ブロードウエイ ミュージカル「結婚物語」
脚本・詩/トム・ジョーンズ 音楽/ハーベイ・シュミット
ピアノ演奏/伊藤弘一 中尾 唱 演出/山田和也 音楽監督/栗田信生
出演 マイケル/村井国夫 アグネス/春風ひとみ
宝塚歌劇団を退団したあと、春風はかなり自分の舞台での生き方を模索しながら
舞台を続けてきたと思う。
もともとがマイナスをプラスに転じて生きていこうという強い精神の持ち主だけに
「結婚物語」にたどり着くまでは、暗中模索で心の余裕はなかったと思う。
劇の冒頭、数十年前、大阪でオリジナルキャストで見たブロードウエイ ミュージカルの
「ファンタスティック」を感じさせるのは、この作品がもちろんトム・ジョーンズの作品だからだ。
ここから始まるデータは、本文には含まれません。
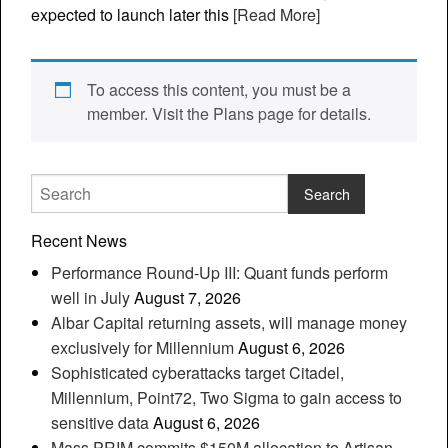
expected to launch later this
[Read More]
To access this content, you must be a
member. Visit the Plans page for details.
Recent News
Performance Round-Up III: Quant funds perform
well in July
August 7, 2026
Albar Capital returning assets, will manage money
exclusively for Millennium
August 6, 2026
Sophisticated cyberattacks target Citadel,
Millennium, Point72, Two Sigma to gain access to
sensitive data
August 6, 2026
Mass PRIM commits $150M allocation to Artisan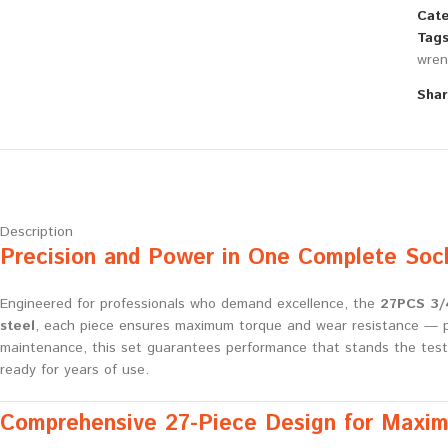
Cate
Tags
wren
Shar
Description
Precision and Power in One Complete Soc
Engineered for professionals who demand excellence, the
27PCS 3/4
steel
, each piece ensures maximum torque and wear resistance — per
maintenance, this set guarantees performance that stands the tes
ready for years of use.
Comprehensive 27-Piece Design for Maximu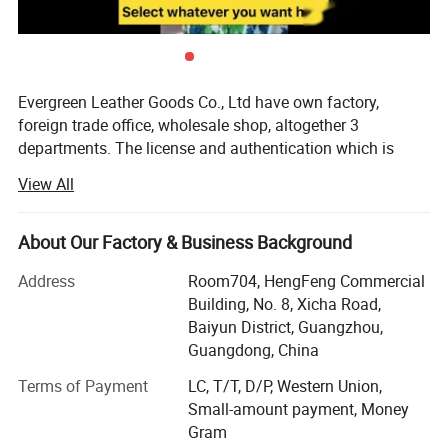
Evergreen Leather Goods Co., Ltd have own factory,
foreign trade office, wholesale shop, altogether 3
departments. The license and authentication which is
checked by SGS Group, is only one department of our
View All
company, not means all of our company information. You
are welcome to visit us.
About Our Factory & Business Background
Introduction:
Address
Room704, HengFeng Commercial
Factory: About 80 workers in JiaHe, Baiyun District,
Building, No. 8, Xicha Road,
Guangzhou, with more than 10years
Baiyun District, Guangzhou,
Guangdong, China
Foreign Trade department: Located in center of
Guangzhou city, this is much more convenient for
Terms of Payment
LC, T/T, D/P, Western Union,
customer to see sample and visit compared with factory,
Small-amount payment, Money
established more than 8 years
Gram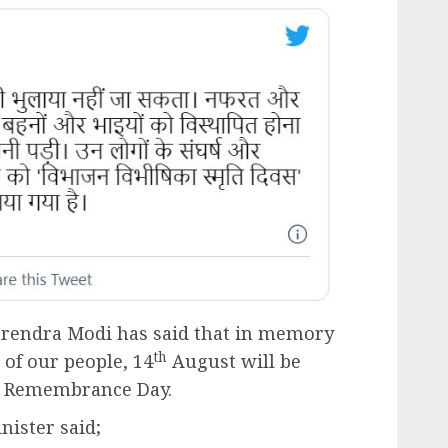
arendra Modi has said that in memory
th
 of our people, 14
August will be
rs Remembrance Day.
nister said;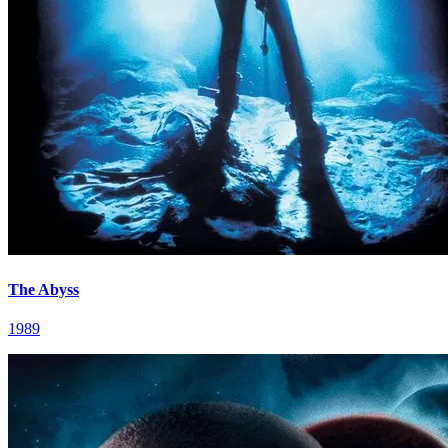
The Abyss
1989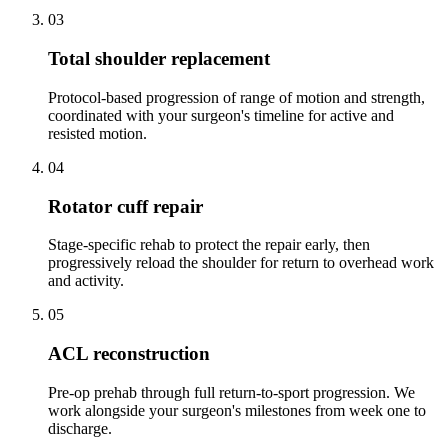
03
Total shoulder replacement
Protocol-based progression of range of motion and strength,
coordinated with your surgeon's timeline for active and
resisted motion.
04
Rotator cuff repair
Stage-specific rehab to protect the repair early, then
progressively reload the shoulder for return to overhead work
and activity.
05
ACL reconstruction
Pre-op prehab through full return-to-sport progression. We
work alongside your surgeon's milestones from week one to
discharge.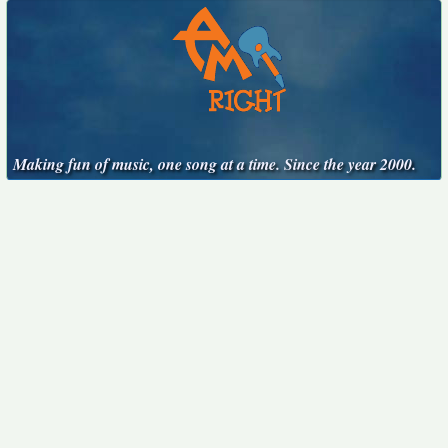
Making fun of music, one song at a time. Since the year 2000.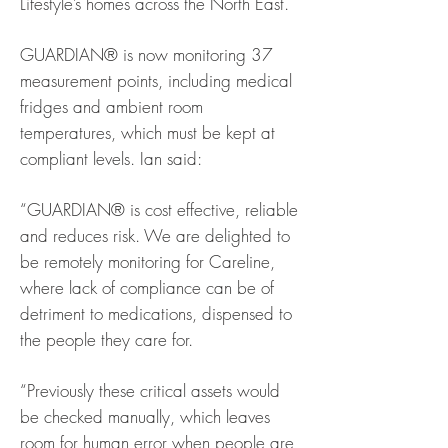
Lifestyle’s homes across the North East.
GUARDIAN® is now monitoring 37
measurement points, including medical
fridges and ambient room
temperatures, which must be kept at
compliant levels. Ian said:
“GUARDIAN® is cost effective, reliable
and reduces risk. We are delighted to
be remotely monitoring for Careline,
where lack of compliance can be of
detriment to medications, dispensed to
the people they care for.
“Previously these critical assets would
be checked manually, which leaves
room for human error when people are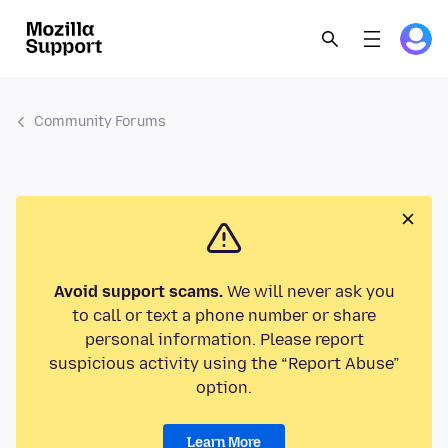
Community Forums
Avoid support scams.
We will never ask you
to call or text a phone number or share
personal information. Please report
suspicious activity using the “Report Abuse”
option.
Learn More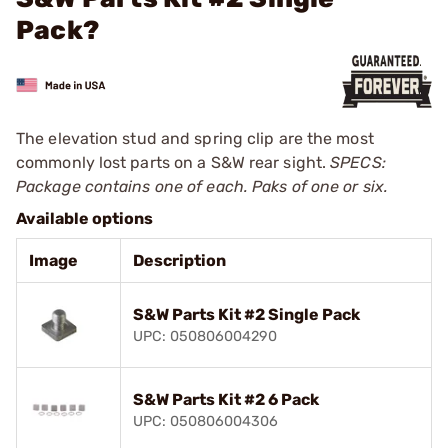
Pack?
The elevation stud and spring clip are the most
commonly lost parts on a S&W rear sight.
SPECS:
Package contains one of each. Paks of one or six.
Available options
Image
Description
S&W Parts Kit #2 Single Pack
UPC: 050806004290
S&W Parts Kit #2 6 Pack
UPC: 050806004306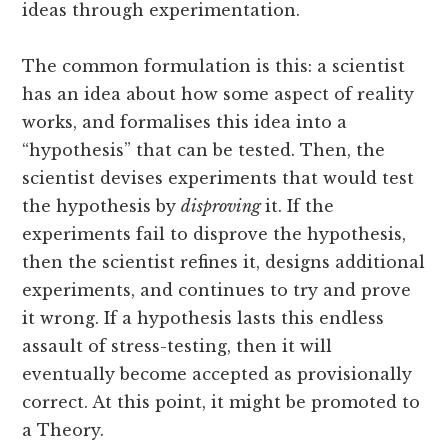
ideas through experimentation.
The common formulation is this: a scientist
has an idea about how some aspect of reality
works, and formalises this idea into a
“hypothesis” that can be tested. Then, the
scientist devises experiments that would test
the hypothesis by
disproving
it. If the
experiments fail to disprove the hypothesis,
then the scientist refines it, designs additional
experiments, and continues to try and prove
it wrong. If a hypothesis lasts this endless
assault of stress-testing, then it will
eventually become accepted as provisionally
correct. At this point, it might be promoted to
a Theory.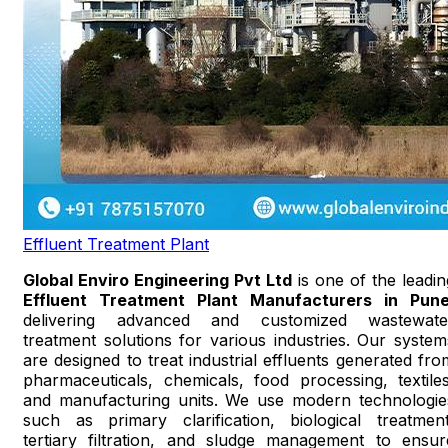
Effluent Treatment Plant
Global Enviro Engineering Pvt Ltd
is one of the leadin
Effluent Treatment Plant Manufacturers in Pun
delivering advanced and customized wastewate
treatment solutions for various industries. Our system
are designed to treat industrial effluents generated fro
pharmaceuticals, chemicals, food processing, textiles
and manufacturing units. We use modern technologie
such as primary clarification, biological treatment
tertiary filtration, and sludge management to ensur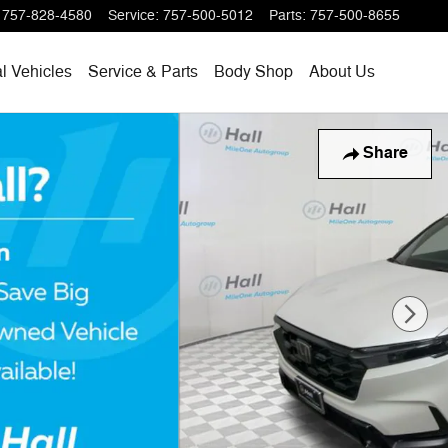
757-828-4580
Service
:
757-500-5012
Parts
:
757-500-8655
l Vehicles
Service & Parts
Body Shop
About Us
Share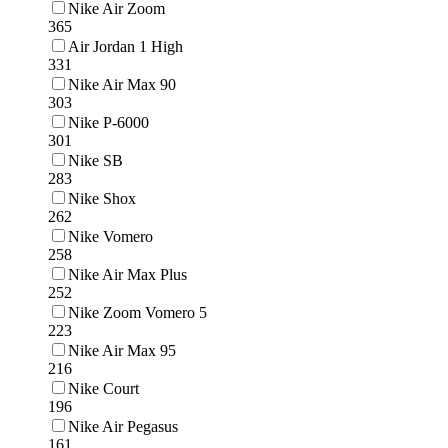
Nike Air Zoom
365
Air Jordan 1 High
331
Nike Air Max 90
303
Nike P-6000
301
Nike SB
283
Nike Shox
262
Nike Vomero
258
Nike Air Max Plus
252
Nike Zoom Vomero 5
223
Nike Air Max 95
216
Nike Court
196
Nike Air Pegasus
161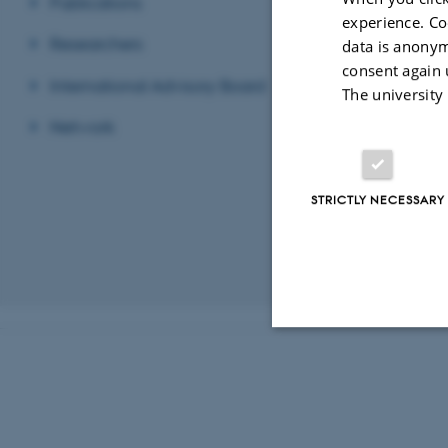
Publications
experience. Co
Follow
Researchers
data is anonym
consent again 
International Advisory Board
The university
Register
HE
Network
STRICTLY NECESSARY
Revised 03.03.2
Strictly necessary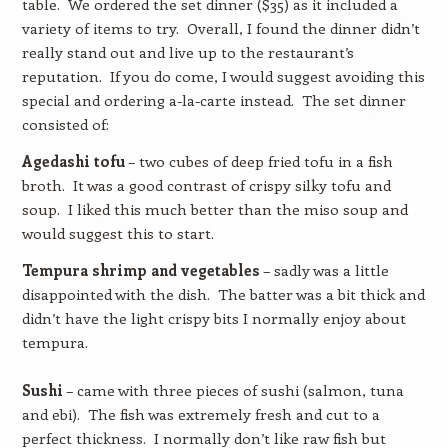
table.
We ordered the set dinner ($35) as it included a
variety of items to try.
Overall, I found the dinner didn’t
really stand out and live up to the restaurant’s
reputation.
If you do come, I would suggest avoiding this
special and ordering a-la-carte instead.
The set dinner
consisted of:
Agedashi tofu
– two cubes of deep fried tofu in a fish
broth.
It was a good contrast of crispy silky tofu and
soup.
I liked this much better than the miso soup and
would suggest this to start.
Tempura shrimp and vegetables
– sadly was a little
disappointed with the dish.
The batter was a bit thick and
didn’t have the light crispy bits I normally enjoy about
tempura.
Sushi
– came with three pieces of sushi (salmon, tuna
and ebi).
The fish was extremely fresh and cut to a
perfect thickness.
I normally don’t like raw fish but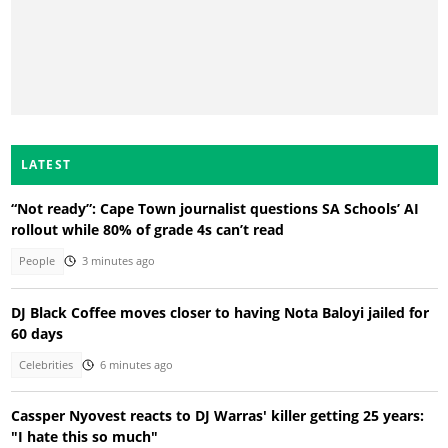
LATEST
“Not ready”: Cape Town journalist questions SA Schools’ AI
rollout while 80% of grade 4s can’t read
People
3 minutes ago
DJ Black Coffee moves closer to having Nota Baloyi jailed for
60 days
Celebrities
6 minutes ago
Cassper Nyovest reacts to DJ Warras' killer getting 25 years:
"I hate this so much"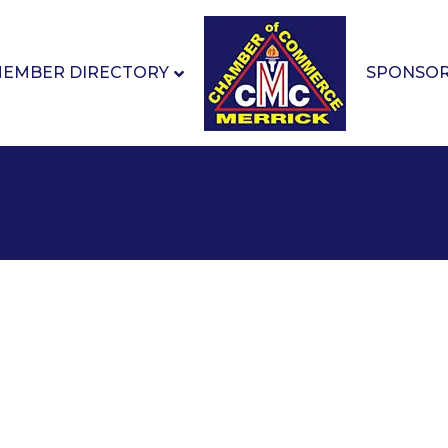
EMBER DIRECTORY
SPONSO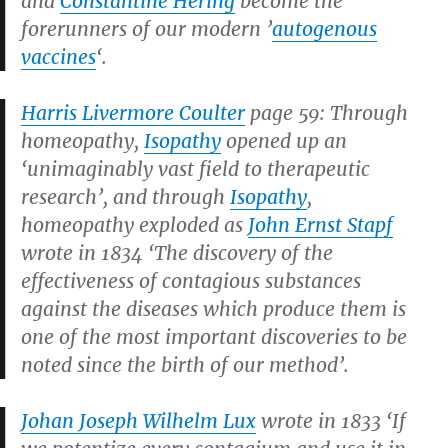
and
Constantine Hering
become the
forerunners of our modern ’
autogenous
vaccines
‘.
Harris Livermore Coulter
page 59: Through
homeopathy,
Isopathy
opened up an
‘unimaginably vast field to therapeutic
research’, and through
Isopathy
,
homeopathy exploded as
John Ernst Stapf
wrote in 1834 ‘The discovery of the
effectiveness of contagious substances
against the diseases which produce them is
one of the most important discoveries to be
noted since the birth of our method’.
Johan Joseph Wilhelm Lux
wrote in 1833 ‘If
春風は村井という力強い伴侶を得て、新婚生活が始まる。
結婚式直前の緊張、不安、子供の誕生、喜怒哀楽、倦怠期、浮気、妻の不安など
互いに年を経ていく過程を演じていく。
音楽はピアノ二人が演奏していくが、これも舞台進行上大切な部分だが、
上手下手の奥で演奏なので効果が薄れる。
演出の問題だが、舞台手前の上手と下手で演奏してくれたら
もっと雰囲気が出たのではないだろうか?
舞台中央にダブルベッドがあり、これが物語の進行に大きな役割を果たすが
もう少し周辺の整理が出来てもいいのではないか。
というよりもコンパクトにした方がいいのでは?
見ていてふと感じたことは、この夫婦は日本人なのか?外国人なのか?
と疑問を感じたことだ。
日本での上演なら日本人夫婦に編曲していいんじゃないかなと。
理由は日本人が外国人を演じて、そぐわないのは日常生活での仕草だ。
生活の中で大切な表現のキス一つにしても違うんだなあ。
芝居の演技ということとは別の問題。
春風が村井に愛情表現するにしても相手の体の触り方がぎこちない。
腕を触り、手の甲をやさしく触っていく。
頬にキス一つするにも演技の中に間が不足するんだなあ。
もっとしっとりしてほしい、万事が一つこれが足りない。
なら、日本人夫婦にして芝居した方がいいんじゃないのかなと思った次第。
外国の芝居を日本人が演じるのを見るのをやめた理由は、
日常生活感が感じられない不満を感じるのが嫌だからだ。
つまり二人が抱き合う、キスをする、などの行為の間に、それに繋がる動作が
外国人の場合はあるが、日本人だと各々が点と点で、
その間がすき間になってしまうのである。
そうした若干の不満はあるものの、二人は軽快なテンポで物語を見せてくれた。
結婚、出産あたりは少々間がもたない感があるが、春風が懸命の芝居でそれを補う。
やがて村井が伴侶としての責任感を舞台の上に醸し出してくる。
本来は互いにもう少し雰囲気を、これはキャラクターだが、
個性を発揮してくれたらなあと感じたりする。

クリスマスのシーンはもう少し工夫の余地ありで、こここそピアノが前にあれば
もっと状況は変化できたと思う。これも演出の責任だろう。
でも遊び心がほしい、芝居の中で。
倦怠期を迎えるあたりの芝居は、村井がもう少しとっちらかった芝居をしてくれると
また、それを受ける春風がその反応をもう少しオーバーに出してくれると
テンポがよくなったのではないか。
それでも春風と村井は長丁場の舞台を息切れもせず、見せていくところは
春風のこの芝居に対する執念を感じる。
そして最後、上手下手に化粧台が出て、二人は客席に向かい老け顔のメークにはいる。
ここから春風の芝居が、彼女の個性が一番出ていて最高の芝居だ。
老け方も見事で、あれっ、これなら芝居の「黄昏〜ゴールデンポンド」のエセルの老け役も
出来るんではと思わすほどの、見事な締めくくりの芝居を見せてくれる。
本人が「やりたかった芝居ですもの」というだけある、傑出した舞台を見せてくれた。
細かい部分部分の仕草や間や芝居を今後膨らませていけば、
十分、春風の持ち役になる芝居だ。
村井の芝居はもう少し重厚さがほしい。変にコミカル調で演じるのではなく、
クソ真面目なものを感じさせてこそ、春風の芝居が浮き上がり、
そして村井のマイケル像が一段と光るのではないだろうか。
春風さん、伴侶と別れて、その都度新しい伴侶を見つけてアグネスを演じてみませんか?